----- Material for this task
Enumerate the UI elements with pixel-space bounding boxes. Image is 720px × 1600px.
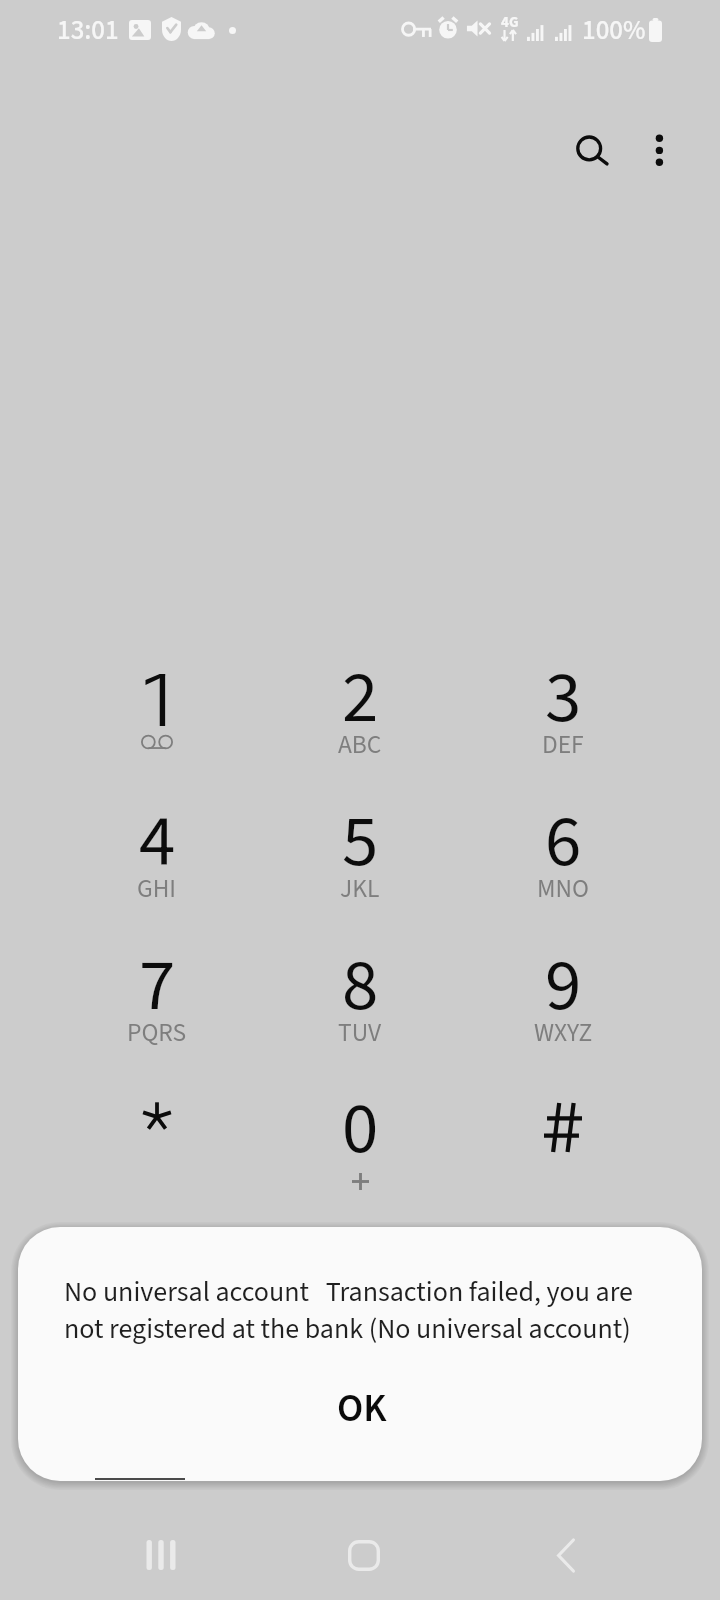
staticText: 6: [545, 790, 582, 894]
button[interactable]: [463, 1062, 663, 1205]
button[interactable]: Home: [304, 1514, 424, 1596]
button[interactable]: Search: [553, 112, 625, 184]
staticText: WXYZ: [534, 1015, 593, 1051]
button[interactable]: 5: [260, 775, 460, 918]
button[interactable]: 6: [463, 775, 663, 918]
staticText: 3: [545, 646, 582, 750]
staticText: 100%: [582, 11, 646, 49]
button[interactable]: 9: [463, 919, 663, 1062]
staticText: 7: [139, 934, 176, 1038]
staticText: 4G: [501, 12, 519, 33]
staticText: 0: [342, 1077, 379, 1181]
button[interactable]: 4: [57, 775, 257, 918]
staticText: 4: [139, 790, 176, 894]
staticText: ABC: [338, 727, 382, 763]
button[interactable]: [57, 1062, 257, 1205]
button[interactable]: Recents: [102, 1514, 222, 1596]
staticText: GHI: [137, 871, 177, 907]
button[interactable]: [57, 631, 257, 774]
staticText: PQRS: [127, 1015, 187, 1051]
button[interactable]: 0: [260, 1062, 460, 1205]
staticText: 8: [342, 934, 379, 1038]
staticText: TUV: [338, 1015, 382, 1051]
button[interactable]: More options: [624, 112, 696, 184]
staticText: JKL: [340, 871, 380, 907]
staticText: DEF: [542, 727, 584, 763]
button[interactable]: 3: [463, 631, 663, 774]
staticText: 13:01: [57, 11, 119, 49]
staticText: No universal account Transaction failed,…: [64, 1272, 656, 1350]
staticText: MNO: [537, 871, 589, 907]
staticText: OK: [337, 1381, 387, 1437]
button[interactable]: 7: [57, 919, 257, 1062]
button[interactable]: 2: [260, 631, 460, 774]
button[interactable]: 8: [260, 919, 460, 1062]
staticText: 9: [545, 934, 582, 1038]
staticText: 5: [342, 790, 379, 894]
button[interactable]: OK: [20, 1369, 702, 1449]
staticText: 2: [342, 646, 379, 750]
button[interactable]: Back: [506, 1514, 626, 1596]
----------
----- Material for this task
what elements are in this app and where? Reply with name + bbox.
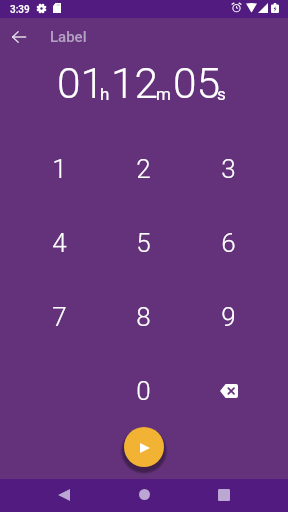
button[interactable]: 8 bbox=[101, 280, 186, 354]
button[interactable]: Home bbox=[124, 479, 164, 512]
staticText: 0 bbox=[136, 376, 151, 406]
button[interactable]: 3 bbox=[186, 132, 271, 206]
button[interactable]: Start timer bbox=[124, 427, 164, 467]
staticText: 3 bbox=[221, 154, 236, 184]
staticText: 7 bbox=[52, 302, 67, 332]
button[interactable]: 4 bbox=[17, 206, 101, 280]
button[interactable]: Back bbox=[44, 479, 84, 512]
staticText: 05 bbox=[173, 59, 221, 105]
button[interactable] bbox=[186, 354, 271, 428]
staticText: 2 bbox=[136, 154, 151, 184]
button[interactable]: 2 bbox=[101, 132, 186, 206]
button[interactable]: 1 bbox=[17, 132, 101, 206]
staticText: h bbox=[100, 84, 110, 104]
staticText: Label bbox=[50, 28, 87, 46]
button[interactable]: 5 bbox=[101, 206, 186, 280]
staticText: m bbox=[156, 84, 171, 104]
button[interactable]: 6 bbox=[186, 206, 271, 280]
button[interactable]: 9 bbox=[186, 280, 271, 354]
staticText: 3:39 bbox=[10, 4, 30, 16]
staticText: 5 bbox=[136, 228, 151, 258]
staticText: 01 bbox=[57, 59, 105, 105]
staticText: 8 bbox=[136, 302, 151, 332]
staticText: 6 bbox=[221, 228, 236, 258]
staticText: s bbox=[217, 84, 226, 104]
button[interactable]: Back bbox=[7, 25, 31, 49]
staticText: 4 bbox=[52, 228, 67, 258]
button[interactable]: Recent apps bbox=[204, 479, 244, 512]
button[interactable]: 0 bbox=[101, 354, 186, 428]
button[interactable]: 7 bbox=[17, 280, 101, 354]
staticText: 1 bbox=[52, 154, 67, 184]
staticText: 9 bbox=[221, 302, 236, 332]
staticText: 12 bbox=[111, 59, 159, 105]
----------
*Problem statement:* Within the entries, find all lines holding "Home" and copy each one.

*Expected answer:*
button[interactable]: Home: [304, 1514, 424, 1596]
button[interactable]: Home bbox=[124, 479, 164, 512]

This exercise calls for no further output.